WDmodel.fit module

Core data processing and fitting/sampling routines

WDmodel.fit.blotch_spectrum(spec, linedata)[source]

Automagically remove cosmic rays and gaps from spectrum

Parameters:
  • spec (numpy.recarray) – The spectrum with dtype=[('wave', '<f8'), ('flux', '<f8'), ('flux_err', '<f8')]
  • linedata (numpy.recarray) – The observations of the spectrum corresponding to the hydrogen Balmer lines. Must have dtype=[('wave', '<f8'), ('flux', '<f8'), ('flux_err', '<f8'), ('line_mask', 'i4'), ('line_ind','i4')] Produced by orig_cut_lines()
Returns:

spec – The blotched spectrum with dtype=[('wave', '<f8'), ('flux', '<f8'), ('flux_err', '<f8')]

Return type:

numpy.recarray

Notes

Some spectra have nasty cosmic rays or gaps in the data. This routine does a reasonable job blotching these by Wiener filtering the spectrum, marking features that differ significantly from the local variance in the region, and replace them with the filtered values. The hydrogen Balmer lines are preserved, so if your gap/cosmic ray lands on a line it will not be filtered. Additionally, filtering has edge effects, and these data are preserved as well. If you do blotch the spectrum, it is highly recommended that you use the bluelimit and redlimit options to trim the ends of the spectrum. Note that the spectrum will be rejected if it has flux or flux errors that are not finite or below zero. This is often the case with cosmic rays and gaps, so you will likely have to do some manual removal of these points.

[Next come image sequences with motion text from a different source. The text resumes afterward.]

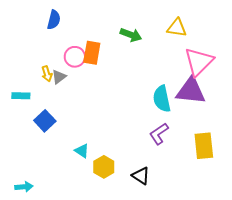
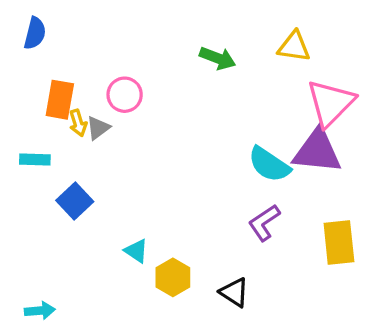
blue semicircle: (54, 20) -> (35, 33), moved
orange rectangle: (92, 53) -> (60, 100), moved
cyan semicircle: (162, 99) -> (269, 164), turned -44

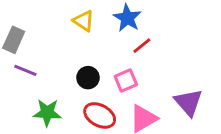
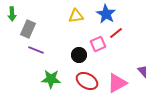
yellow triangle: (84, 21) -> (76, 16), turned -42
pink square: (126, 81) -> (98, 44), moved

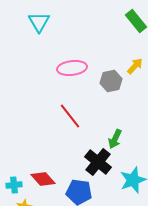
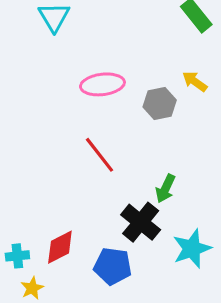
yellow arrow: (135, 66) -> (195, 81), turned -96
red diamond: (43, 179) -> (60, 247), turned -75

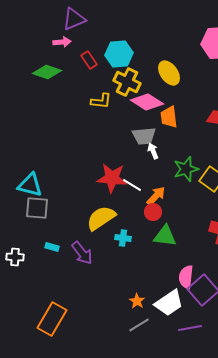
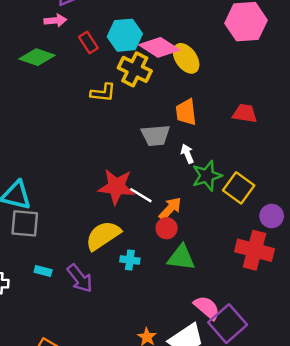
pink diamond: (147, 102) -> (159, 47), moved
white arrow: (153, 151) -> (187, 154), moved
pink semicircle: (186, 277) -> (207, 308), turned 125

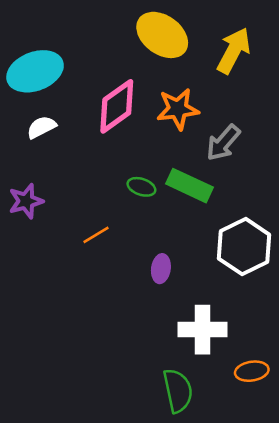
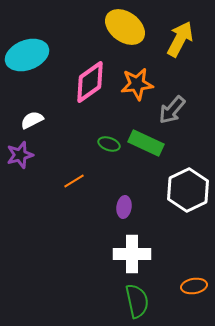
white semicircle: (42, 127) -> (32, 120), moved
white cross: (202, 330) -> (132, 254), moved

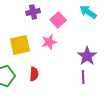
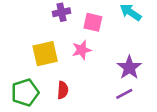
pink square: (58, 20) -> (93, 22), turned -35
purple line: (83, 77) -> (124, 94), turned 64

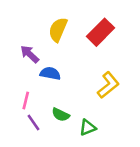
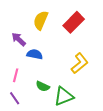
purple line: (34, 122) -> (15, 98), moved
green triangle: (88, 128) -> (64, 96), size x1.5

YOU SHOULD PROBABLY PRE-PROCESS YOUR DATA YOURSELF BEFORE FITTING IT AND NOT BE LAZY! THIS ROUTINE ONLY EXISTS TO FIT QUICK LOOK SPECTRUM AT THE TELESCOPE, BEFORE FINAL REDUCTIONS!

WDmodel.fit.fit_model(spec, phot, model, covmodel, pbs, params, objname, outdir, specfile, phot_dispersion=0.0, samptype=u'ensemble', ascale=2.0, ntemps=1, nwalkers=300, nburnin=50, nprod=1000, everyn=1, thin=1, pool=None, resume=False, redo=False)[source]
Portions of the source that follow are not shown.